I am tempted to dub 2021 “The Year of the Mushroom” because I certainly had greater success with fungi foraging than any previous year, finding morels, half-free morels, dryad’s saddle, chicken of the woods, reishi, turkey tail, honey mushrooms, and most recently oysters. In fact, oyster mushrooms (Pleurotus ostreatus) were my last score of the year when I discovered these beauties on December 30.

My last forage of 2021 - oyster mushrooms!
My last forage of 2021 – oyster mushrooms!

Long gone are the days when I was excited to even locate wood ear (Auricularia auricula-judae)!

The fungi finds remind me that I still have so much to learn about foraging, despite my four years of experience. This year for instance I learned about sweet birch, and finally found Eastern teaberry (although I haven’t used it). I harvested enough black cherries to use (badly), and I still have two cups of wild grape juice in my freezer because I don’t know how to use up an amount that small! I thoroughly failed to forage many things like cattails and knotweed (mostly due to timing); and other things I foraged – like staghorn sumac – turned out disastrously. Other wild foods I simply chose not to forage this year, based on disappointing results (either in quantity or flavor) in the past: persimmons, amaranth and gingko to name a few.

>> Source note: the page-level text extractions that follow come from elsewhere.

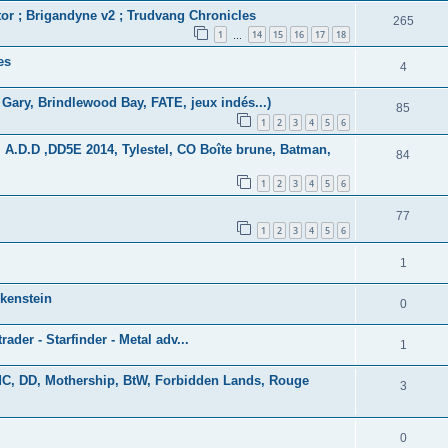
tor ; Brigandyne v2 ; Trudvang Chronicles
265
1
14
15
16
17
18
…
es
4
Gary, Brindlewood Bay, FATE, jeux indés...)
85
1
2
3
4
5
6
 A.D.D ,DD5E 2014, Tylestel, CO Boîte brune, Batman,
84
1
2
3
4
5
6
77
1
2
3
4
5
6
1
lkenstein
0
rader - Starfinder - Metal adv...
1
AdC, DD, Mothership, BtW, Forbidden Lands, Rouge
3
0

But my biggest disappointment in 2021? Foraging never became an integral, daily part of my life. It remains this “thing” I do on the weekends, when the weather is nice, when we get a chance to go hiking in the woods. It hasn’t made a dent in my grocery bill, and by extension my carbon footprint associated with retail stores, global transportation and industrial agribusiness. I don’t eat wild foods daily. Sometimes not even weekly. I haven’t shifted my dietary habits and meal planning to take advantage of seasonally available abundance. On the bright side – I have plenty of room to improve in 2022!